You make a change. It doesn't fix it.
You change it back. The code now works.
The code now ~~works~~ breaks in a new way.
the real fix was the journey, the destination never mattered
xkcd 242 obviously

I feel called out. I'm not sure which way I'd go.
Get somebody else to pull it.
For science.
Me playing point and click games
The absolute worst thing that can happen is if it suddenly starts working without doing anything
Sweet, push to production.
But sometimes it works, or throws a different error ...
And a different error means progress!
you have to check if you are dealing with a bug or with a ghost
When it does a different crazy thing every time and you have no idea why, it means you're a genius and have created life.
Or you’re coding in C.
Actually tru. Damn preprocessors.
The error message goes stale when it's been sitting for a while. I need to see a fresh one.
Code doesn't work; don't know why.
Code works; don't know why.
Cargo Cult Programming is bad.
This is just how you use Visual Studio
The usual for me is that I flip back over to my editor and hit ctrl+save, cause heaven forbid I ever remember to do that before running.
I have no regrets from setting my editor to save-on-blur
When your Makefile is so fucked up that you have to run it multiple times to get everything to build and link properly.
You jest but “wait and retry” is such a powerful tool in my DevOps toolbox. First thing I tell junior engineers when they run across anything weird
Honestly, in DevOpS, when you’re running stuff in a GitHub Action/Azure DevOps Pipeline/Jenkins, yeah… sometimes a run will fail for no obvious reason.
And then work the next time (and the next 100+ times after that) when you haven’t changed a damn thing.
"Maybe if we ignore the problem, it will go away"
The first one is to warm up the engine. Like getting your car ignition to kick over in the winter
and sometimes that's exactly what's needed. Services wake up, connections get established and then when you try again things are up and it works.
sometimes it needs to warm up.. or cool down
Just making sure that the write buffer was flushed or something.
Running the code again is fast and requires no thinking. Finding the problem is slow and requires a lot of thinking.
It's worth looking under the light-post in case your keys somehow rolled there. Just not for long.
This would be more mockable if it didn't often WORK.
You know, youve gotta give your computer some warmup.
Computer needs practice to get program right.
gotta rule out cosimc rays flipping a bit or two
Not sure which is worse. When you know you changed nothing and it inexplicably starts|stops working compared to yesterday
Far worse, and this applies to more than programming. If something is broken, I want it to be consistent. Don't fix yourself, or sort of work but have a different effect. Break, and give me something to figure out, damn it.

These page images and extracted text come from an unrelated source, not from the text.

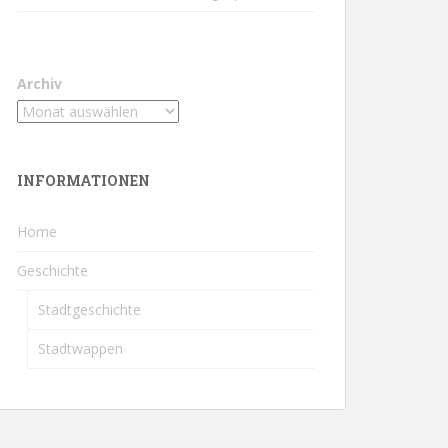
Archiv
INFORMATIONEN
Home
Geschichte
Stadtgeschichte
Stadtwappen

And run it with the debugger.
Or the code you are working on is calling a system that is currently unreliable which you cannot be responsible for.
Fuck test automation, it's a fucking trap get out of it as soon as you can
Fuck test automation, it’s a fucking trap get out of it as soon as you can
lol.
Meanwhile, the org I work at has no test automation, so things that should be trivial require hours of tedious, error-prone, manual testing. Also they break stuff and don't find out until after it's merged.
This post has appeared in multiple places. It's useful , but it ruins the development career potential of people that stick with it, because any subsequent job application just sees "TESTER" and not "DEVELOPER" and bars you from changing specialization.
I've known several people who moved from QA and testing to developer roles, but usually as an internal transfer.
Most recruiters and management don't know shit about fuck when it comes to technical details, so it's not surprising a lot of them think "Oh the guy who knows how software works and how to handle edge cases? No, we don't want him"
moved from QA and testing to developer roles, but usually as an internal transfer.
yeah. My current company botched mine.